Nepal looked back in anger on the bloodless coup by King Gyanendra on the same date a year ago, marking it as a Black Day.

india Updated: Feb 01, 2006 11:35 IST
Indo-Asian News Service
Indo-Asian News Service

Nepal on Wednesday looked back in anger on the bloodless coup by King Gyanendra on the same date a year ago, marking it as a "Black Day" with widespread protests by people from all walks of life.

The first anniversary of Gyanendra's direct rule dawned with a sense of déjà vu with the state media announcing the king would address the nation on Wednesday morning.

It was through such a televised address on February 1, 2005, that the king dissolved the government of Prime Minister Sher Bahadur Deuba and set himself up as the head of a new cabinet nominated by him.

Though it was not mentioned in the royal address, a state of emergency followed for nearly three months with the suspension of civil rights.

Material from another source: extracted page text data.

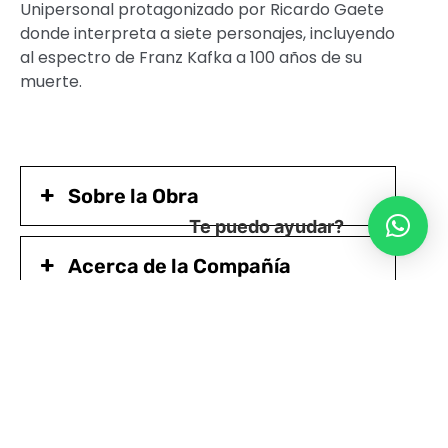
Unipersonal protagonizado por Ricardo Gaete
donde interpreta a siete personajes, incluyendo
al espectro de Franz Kafka a 100 años de su
muerte.
Sobre la Obra
Te puedo ayudar?
Acerca de la Compañía
Ficha Artística
Mira el Trailer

Telephone lines were cut, political leaders put under arrest and draconian curbs imposed on the media.

A year later, conditions are more or less the same.

Since last month, the royalist government began widespread arrest of political activists, human right defenders and journalists.

On Tuesday, several hundreds of protesters, including 72 women, were arrested for taking out anti-king rallies.

The protesters said they would keep up their agitation.

Seven major opposition parties that began an anti-king agitation since February 2005, have locked horns with the monarch once again, announcing they would stage a march with black flags here, ending in a mass rally at Basantapur, the site of clashes between security forces and protesters last month.

Demonstrations have been banned in key areas of the capital since Jan 19 and the government also imposed day curfew to prevent a protest the next day.

Tension began mounting on Wednesday with fears of further violence.

Student organisations, human rights activists and civil society members have also announced a series of protest rallies across the country on Wednesday to demand the restoration of freedom, postponement of controversial elections scheduled for Feb 8 and beginning peace talks with the Maoists.

Nepal Professors' Association announced it would hold a pen-down strike in universities to press for the restoration of democracy.